Second District, Division 5 Also Finds Discovery Referee, Mediation, and Computerized Document Control/Exhibit Costs Can Be Discretionarily Awarded.
In Henderson v. County of Los Angeles, Case No. B209871 (2d Dist., Div. 5 Apr. 29, 2009) (unpublished), defendant sheriff prevailed after the trial court directed a verdict on certain claims in a civil rights excessive force case. Certain costs were awarded to the prevailing sheriff. Plaintiff appealed, with the Second District penning an interesting decision on some narrow routine costs issues—affirming in the process.
Defendant sheriff was a prevailing party because plaintiff did not obtain any relief against him. (Code Civ. Proc., sec. 1032(a)(4).) However, plaintiff argued that defendant did not prevail under (a)(4) based on the “unity of interest” doctrine: sheriff’s interests were unified with the other deputies in that they were represented by the same attorney, filed a joint answer, conducted joint discovery, and joined in the same motions (given that the court directed verdicts on some claims and the jury deadlocked on a verdict on other claims as to the other defendants). Plaintiff argued, therefore, that costs had to be apportioned. Not so, said the Court of Appeal. The “unity of interest” doctrine only confers discretion upon the trial court to allow or disallow a routine costs award to a prevailing defendant under this doctrine, with nothing requiring the lower court to apportion costs. (See, e.g., Wakefield v. Bohlin, 145 Cal.App.4th 963, 976-977 (2006); Textron Financial Corp. v. National Union Fire Ins. Co., 118 Cal.App.4th 1061, 1075 (2004); Slavin v. Fink, 25 Cal.App.4th 722, 726 n. 2 (1994); Webber v. Inland Empire Investments, 74 Cal.App.4th 884, 920 (1999); Smith v.
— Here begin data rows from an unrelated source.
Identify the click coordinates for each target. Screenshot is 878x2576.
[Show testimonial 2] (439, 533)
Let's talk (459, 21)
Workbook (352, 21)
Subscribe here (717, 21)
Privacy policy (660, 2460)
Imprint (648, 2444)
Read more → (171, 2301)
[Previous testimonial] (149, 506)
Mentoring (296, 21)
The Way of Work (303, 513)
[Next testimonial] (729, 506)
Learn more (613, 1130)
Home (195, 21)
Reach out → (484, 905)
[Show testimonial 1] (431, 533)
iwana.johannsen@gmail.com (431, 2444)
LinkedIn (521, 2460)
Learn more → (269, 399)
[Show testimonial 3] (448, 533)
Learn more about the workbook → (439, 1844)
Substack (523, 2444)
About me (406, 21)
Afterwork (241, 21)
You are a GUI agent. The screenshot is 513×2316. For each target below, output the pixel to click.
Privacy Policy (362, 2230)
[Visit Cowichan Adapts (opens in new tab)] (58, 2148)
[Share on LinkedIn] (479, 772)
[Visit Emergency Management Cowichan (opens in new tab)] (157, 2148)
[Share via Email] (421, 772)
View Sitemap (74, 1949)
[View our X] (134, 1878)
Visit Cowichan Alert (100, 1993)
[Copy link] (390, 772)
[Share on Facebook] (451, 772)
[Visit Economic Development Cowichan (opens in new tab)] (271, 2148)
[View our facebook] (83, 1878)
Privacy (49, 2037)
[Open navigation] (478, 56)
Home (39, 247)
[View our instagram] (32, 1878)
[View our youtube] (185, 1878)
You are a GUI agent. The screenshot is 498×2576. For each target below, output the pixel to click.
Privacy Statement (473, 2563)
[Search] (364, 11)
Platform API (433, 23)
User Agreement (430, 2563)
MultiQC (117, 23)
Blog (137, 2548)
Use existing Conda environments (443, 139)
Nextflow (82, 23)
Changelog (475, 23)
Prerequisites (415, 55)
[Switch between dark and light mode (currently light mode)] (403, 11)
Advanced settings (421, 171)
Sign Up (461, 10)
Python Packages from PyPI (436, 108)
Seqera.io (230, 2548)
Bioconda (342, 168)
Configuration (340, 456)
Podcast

Circle P. Ranch Co., 87 Cal.App.3d 267, 271-272 (1978).) Because the trial court could conclude that defendant sheriff had individual interests apart from the other defendants, there was no abuse of discretion in failing to apportion costs.
Plaintiff also challenged the trial court awarding costs for these items: a discovery referee; mediation; computerized document control during trial; storing exhibits; and an on-site technician and equipment utilized in presenting exhibits to the jury. Even though not listed in enumerated costs, the trial court does have discretion under Code of Civil Procedure section 1033.5(c)(4) to award these items as costs although not specifically mentioned in other subsections. The lower court in Henderson did not err in awarding such items as discretionary costs. The appellate panel even went on to list several cases that authorized discretionary awards of these or analogous items:
- Referee fees – Winston Square Homeowner’s Assn. v. Centex West, 213 Cal.App.3d 282, 293 (1989); Trend Homes, Inc. v. Superior Court, 131 Cal.App.4th 950, 961-962 (2005); DeBlase v. Superior Court, 41 Cal.App.4th 1279, 1285 (1996); Most Worshipful Sons of Light Grand Lodge v. Sons of Light Lodge No. 9, 140 Cal.App.2d 833, 834-835 (1956);
- Mediation fees – Gibson v. Bobroff, 49 Cal.App.4th 1202, 1209, 1209 n. 7 (1996);
- Models/blowups as well as labor to support the displays to the jury (analogized to the computerized document/exhibit expenses)—El Dorado Meat Co. v. Yosemite Meat and Locker Service, Inc., 150 Cal.App.4th 612, 616-620 (2007); contra, Science Applications Internat. Corp. v. Superior Court, 39 Cal.App.4th 1095, 1102-1106 (1995) [not followed by El Dorado Meat Co.].